For this week’s recipe, Lily made bun with lemongrass pork, a cross between the very traditional Bun Thit Nuong (Vermicelli with BBQ pork) and Ga Xao Xa Ot (chicken with lemongrass and chilies) that you will find in most Vietnamese restaurants.

This episode also has a new friend in it….the mandolin! It is a great tool to prepare the carrots and the cucumbers that give this dish perfect amounts of crisp textures and freshness.

Music by Franz Liszt, Piano Sonata in B minor, S. 178

Enjoy! Happy summertime!

Generoso’s Stufato di Maiale Italiano Con Farfalle (Italian Pork Stew)


Generoso’s take on the Italian pork stew is a sweet and hearty dish that was made for these late winter’s when you crave something rich and filling after a long day. Think of this as an Italian Beef Bourguignon! You will need 2 pounds of pork sirloin, a can of puree tomato, ground bay leaf, salt, pepper, parsley, one cup of red wine, white flour, cinnamon, one box of farfalle, and a large onion. Takes about 2 hours to make from prep to plating.  Let us know how yours turned out!!  XO Generoso and Lily

Music: Aaron Dunn’s Sonata No. 1

Lily’s Savory and Geometrically Delicious Banh Gio!


For Lily, many of these recipes bring back memories of eating after school meals with her grandmother. Nothing brings back more memories for her than Banh Gio.

This cone shaped savory rice dumpling filled with pork, onions, and wood ear mushrooms was something that Lily ate often when she was a little kid. The smell of them steaming was always a welcoming one when she got off of the school bus and entered her grandmother’s home.

Banh Gio is quite simple to make! The rolling and filling technique is a little tricky, but Lily will show you how to do it!

Once steamed, Banh Gio can be eaten plain or with a drizzle of soy sauce (Lily and Generoso’s preferred way to eat). Enjoy!

Music by Alexander Borodin’s String Quartet no. 2 in D

Lily’s Fabulous Cha Lua (Vietnamese Bologna)


Have you ever eaten a “House Special” Banh Mi and wondered what was the pale bologna-esque meat filling your delicious sandwich? Well, that’s cha lua!

Lily grew up eating cha regularly in its steamed and fried form, often with a piece of bread on one side of the plate and a huge chunk of cha on the other. This week, she shows you how to make this delicious pork treat!

She’ll show you how to make the pork paste, how to steam it in banana leaves, and how to fry it into golden patties.

Cha is great with a little bit of rice, a piece of bread, or all alone!
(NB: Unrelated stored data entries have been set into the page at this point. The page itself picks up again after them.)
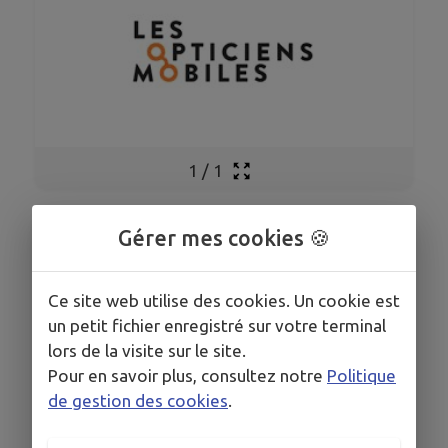
1
/
1
Gérer mes cookies 🍪
Opticien à domicile
Ce site web utilise des cookies. Un cookie est
un petit fichier enregistré sur votre terminal
COORDONNÉES
lors de la visite sur le site.
jjulien@lesopticiensmobiles.com
Pour en savoir plus, consultez notre
Politique
de gestion des cookies
.
www.lesopticiensmobiles.com/
0681616996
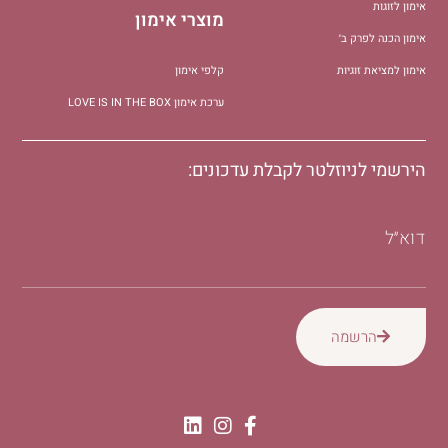
אימון לזוגות
מוצרי אימון
אימון הכנה לפרק ב׳
אימון למציאת זוגיות
קלפי אימון
ערכת אימון LOVE IS IN THE BOX
הירשמי לניוזלטר לקבלת עדכונים:
דוא״ל
הרשמה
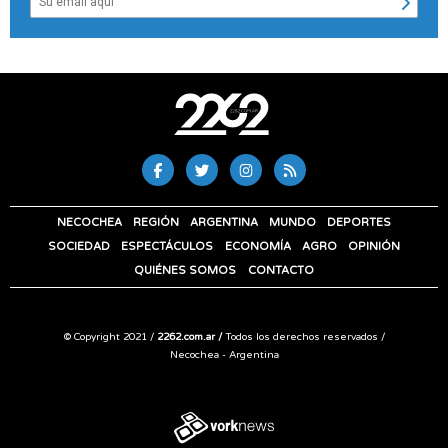
NECOCHEA
REGIÓN
ARGENTINA
MUNDO
DEPORTES
SOCIEDAD
ESPECTÁCULOS
ECONOMÍA
AGRO
OPINIÓN
QUIÉNES SOMOS
CONTACTO
© Copyright 2021 /
2262.com.ar /
Todos los derechos reservados /
Necochea - Argentina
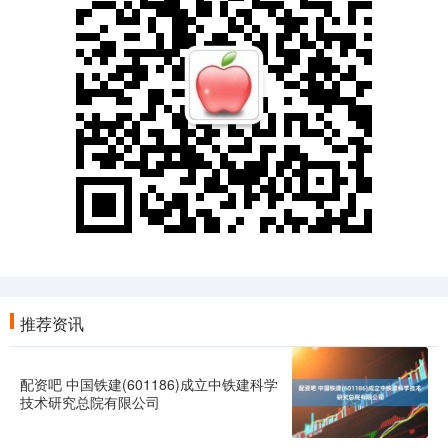
推荐资讯
配资吧 中国铁建(601186)成立中铁建科学
技术研究总院有限公司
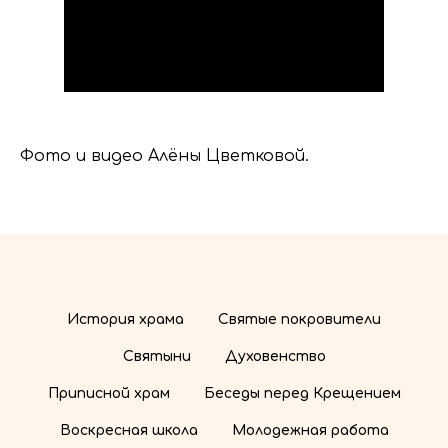
Фото и видео Алёны Цветковой.
История храма
Святые покровители
Святыни
Духовенство
Приписной храм
Беседы перед Крещением
Воскресная школа
Молодежная работа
It keeps in the fridge too, so it is good to have on hand for a quick meal or late night snack (Lily and Generoso actually made small sandwiches while writing this post).
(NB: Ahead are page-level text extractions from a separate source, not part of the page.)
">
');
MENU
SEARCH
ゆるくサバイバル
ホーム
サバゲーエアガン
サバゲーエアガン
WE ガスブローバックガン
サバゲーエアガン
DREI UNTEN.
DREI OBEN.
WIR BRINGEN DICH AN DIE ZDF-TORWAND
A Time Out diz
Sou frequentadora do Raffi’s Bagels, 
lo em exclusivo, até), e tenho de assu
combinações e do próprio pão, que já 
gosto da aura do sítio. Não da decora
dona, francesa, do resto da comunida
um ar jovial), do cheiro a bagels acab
Music by Gustav Mahler, Songs of A Wayfarer.

Lily’s Shrimp-less Version of Banh Xeo


Banh xeo can be found as an appetizer in most Vietnamese restaurants. Lily has two main memories of Banh Xeo

  1. The giant banh xeo that took up an entire food tray made by a stand in a food court at the Vietnamese market/mall in Houston
  2. The hurried banh xeo made at banh xeo parties where someone was always at the stove churning out the treat and passing it to empty plates

In most translations, banh xeo is called Vietnamese crepe. Sometimes you’ll even see it described as Vietnamese pizza. Regardless of what it is called, banh xeo is a delicious dish perfect for entertaining and sharing. The coconut milk and the mung bean paste in the batter make the banh xeo batter perfectly savory, rich, and the tiniest bit sweet. Paired with lettuce, mint, and fish sauce, each bite of banh xeo has a mix of flavors, textures, and even temperatures.
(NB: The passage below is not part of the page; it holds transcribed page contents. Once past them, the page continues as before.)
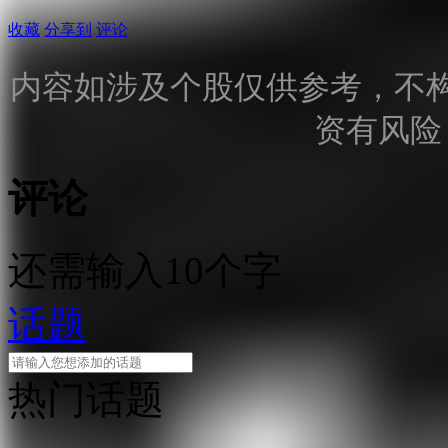
收藏
分享到
评论
内容如涉及个股仅供参考，不
资有风险
评论
还需输入10个字
话题
热门话题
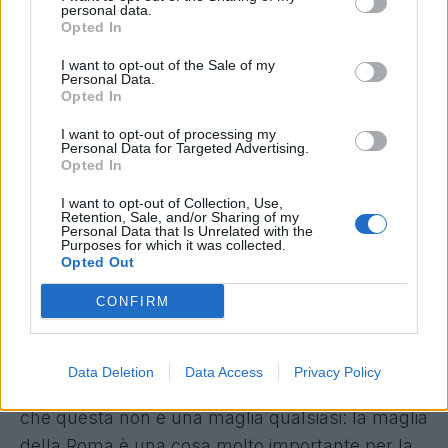
personal data.
Mio figlio
Opted In
“Nessuno mi rende più felice di lui. È
I want to opt-out of the Sale of my
meraviglioso e il fatto di avere una famiglia per
Personal Data.
Opted In
me è molto importante.
Non immaginavo che
I want to opt-out of processing my
avere un figlio potesse essere così bello
. Ha
Personal Data for Targeted Advertising.
davvero cambiato tante cose della mia vita”.
Opted In
I want to opt-out of Collection, Use,
Retention, Sale, and/or Sharing of my
I tifosi
Personal Data that Is Unrelated with the
Purposes for which it was collected.
“In questo caso non scelgo una singola
Opted Out
persona, ma voglio scegliere i tifosi della Roma.
CONFIRM
Questa è la mia quinta stagione qui e
mi hanno
insegnato cosa vuol dire essere un
romanista
. Anche i compagni di squadra con
Data Deletion
Data Access
Privacy Policy
cui gioco da tanto tempo mi hanno fatto capire
che questa non è una maglia qualsiasi: la maglia
della Roma è una cosa molto importante per la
There’s a good amount of preparation required for this dish, but don’t be intimidated; the cooking time is actually very short. Enjoy!

Music: Symphony no. 2 in Cm, WAB 102 by Anton Bruckner

Lily Makes Her Vietnamese/Chinese Cabbage Rolls


Lily has no idea of the origins of this dish. She simply remembers eating cabbage rolls with soup ever since she was a young child. She suspects that it is a dish completely invented from the necessity to feed a family and the availability of cabbage, ground pork, and the standard pantry of a Vietnamese-Chinese household.

In this video, she shows you how to make her version of cabbage rolls, a dish that requires a fair amount of work but is perfect for the cold winters.

Music by Karl Goldmark Symphony No. 1 “Rustic Wedding,” Opus. 26

Enjoy! Let us know how your cabbage rolls turn out!